And I don't disagree with you. I think the split between the theorists in the
maths department, and the experimentalists in the physics department (and, in
turn the split between TP and Physics; not to mention outside pressures) has
resulted in a course that's perhaps a bit too focused on experimental topics.

------
cyphar
I have a hard copy of both the Classical and Quantum books. I highly recommend
them as an introduction to concepts assuming you have a bit of background
knowledge in maths and a willingness to learn (though the notation in the
Quantum book is arguably not the best notation to use -- I've not seen wide
usage of |u> and |d> as base spin eigenstates).
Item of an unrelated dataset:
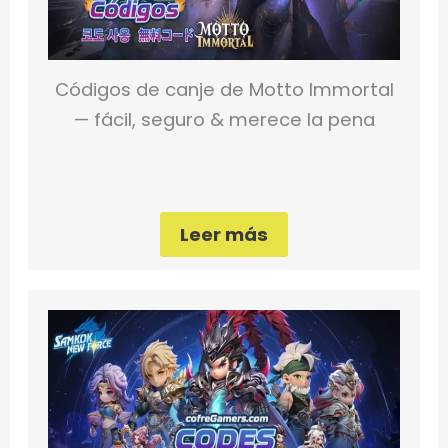
Códigos de canje de Motto Immortal
— fácil, seguro & merece la pena
Leer más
In particular I found the Boolean logic -> Quantum state vectors progression
quite interesting, and the emphasis on the history and how you can build
formalisms was particularly interesting. Also, it gives you problems (like a
"real" textbook) but they are written in such a way that the text is more like
a story but you learn the required maths to solve the problems.

I loved reading these books while I was in high school, bored with the math-
less "physics" we were being taught.

------
ryan-allen
The point of this link is the courses, I think.
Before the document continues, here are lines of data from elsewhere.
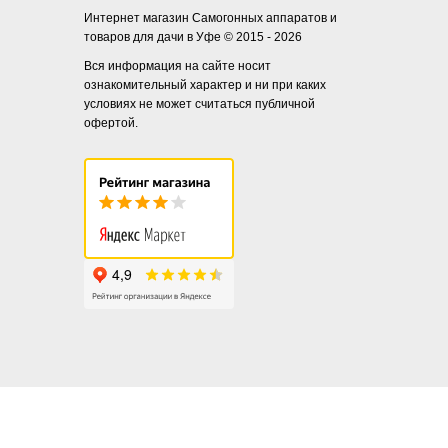
Интернет магазин Самогонных аппаратов и
товаров для дачи в Уфе © 2015 - 2026
Вся информация на сайте носит
ознакомительный характер и ни при каких
условиях не может считаться публичной
офертой.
> A number of years ago I became aware of the large number of physics
> enthusiasts out there who have no venue to learn modern physics and
> cosmology. Fat advanced textbooks are not suitable to people who have no
> teacher to ask questions of, and the popular literature does not go deeply
> enough to satisfy these curious people. So I started a series of courses on
> modern physics at Stanford University where I am a professor of physics. The
> courses are specifically aimed at people who know, or once knew, a bit of
> algebra and calculus, but are more or less beginners.
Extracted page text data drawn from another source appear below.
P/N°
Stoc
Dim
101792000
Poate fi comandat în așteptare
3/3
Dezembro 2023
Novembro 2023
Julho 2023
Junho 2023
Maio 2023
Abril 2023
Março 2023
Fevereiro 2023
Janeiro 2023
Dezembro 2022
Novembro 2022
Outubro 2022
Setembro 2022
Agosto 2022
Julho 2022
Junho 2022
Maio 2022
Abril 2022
[http://theoreticalminimum.com/courses](http://theoreticalminimum.com/courses)

------
diegoperini
A good recommendation for the quantum computing enthusiast:
[https://www.amazon.com/Quantum-Computer-Science-David-
Mermin...](https://www.amazon.com/Quantum-Computer-Science-David-
Mermin/dp/0521876583?SubscriptionId=AKIAILSHYYTFIVPWUY6Q&tag=duckduckgo-
ffab-20&linkCode=xm2&camp=2025&creative=165953&creativeASIN=0521876583)

------
fivestar
Total garbage. The ideologues just...need...to...stop. Your "settled science"
and all the rest of it? Guess what? It's all up for debate because debate is
healthy. Why can't these academics ever get out of their own ego rut and
realize that they are what is wrong? Just because someone is smart does not
make them smart at everything. I saw this with Chomsky--he really has
destroyed his cachet by taking on issues he had no business even bringing up.
Bitching about Trump endlessly just makes them look like sore losers.

The concern trolling, the backhanded smug attitudes, maybe police your own
houses first--I'm looking at you higher education. You've become something so
unrecognizable and just so incredibly rotten.